(Source data)
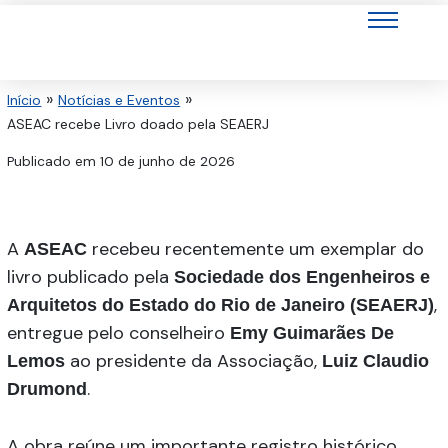
Ir
para
o
conteúdo
Início
Notícias e Eventos
ASEAC recebe Livro doado pela SEAERJ
Publicado em
10 de junho de 2026
A
recebeu recentemente um exemplar do
ASEAC
livro publicado pela
Sociedade dos Engenheiros e
,
Arquitetos do Estado do Rio de Janeiro (SEAERJ)
entregue pelo conselheiro
Emy Guimarães De
ao presidente da Associação,
Lemos
Luiz Claudio
.
Drumond
A obra reúne um importante registro histórico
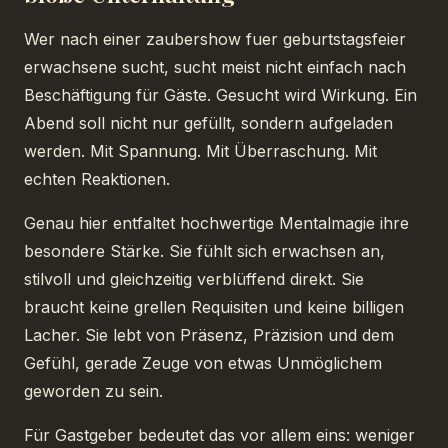
Wer nach einer zaubershow fuer geburtstagsfeier
erwachsene sucht, sucht meist nicht einfach nach
Beschäftigung für Gäste. Gesucht wird Wirkung. Ein
Abend soll nicht nur gefüllt, sondern aufgeladen
werden. Mit Spannung. Mit Überraschung. Mit
echten Reaktionen.
Genau hier entfaltet hochwertige Mentalmagie ihre
besondere Stärke. Sie fühlt sich erwachsen an,
stilvoll und gleichzeitig verblüffend direkt. Sie
braucht keine grellen Requisiten und keine billigen
Lacher. Sie lebt von Präsenz, Präzision und dem
Gefühl, gerade Zeuge von etwas Unmöglichem
geworden zu sein.
Für Gastgeber bedeutet das vor allem eins: weniger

**TASK PROMPT**: Exactly as written, copy the entries above without their pictures.

**PROBLEM SOLUTION**:
Ir
para
o
conteúdo
Início
Notícias e Eventos
ASEAC recebe Livro doado pela SEAERJ
Publicado em
10 de junho de 2026
A
recebeu recentemente um exemplar do
ASEAC
livro publicado pela
Sociedade dos Engenheiros e
,
Arquitetos do Estado do Rio de Janeiro (SEAERJ)
entregue pelo conselheiro
Emy Guimarães De
ao presidente da Associação,
Lemos
Luiz Claudio
.
Drumond
A obra reúne um importante registro histórico
Wer nach einer zaubershow fuer geburtstagsfeier
erwachsene sucht, sucht meist nicht einfach nach
Beschäftigung für Gäste. Gesucht wird Wirkung. Ein
Abend soll nicht nur gefüllt, sondern aufgeladen
werden. Mit Spannung. Mit Überraschung. Mit
echten Reaktionen.
Genau hier entfaltet hochwertige Mentalmagie ihre
besondere Stärke. Sie fühlt sich erwachsen an,
stilvoll und gleichzeitig verblüffend direkt. Sie
braucht keine grellen Requisiten und keine billigen
Lacher. Sie lebt von Präsenz, Präzision und dem
Gefühl, gerade Zeuge von etwas Unmöglichem
geworden zu sein.
Für Gastgeber bedeutet das vor allem eins: weniger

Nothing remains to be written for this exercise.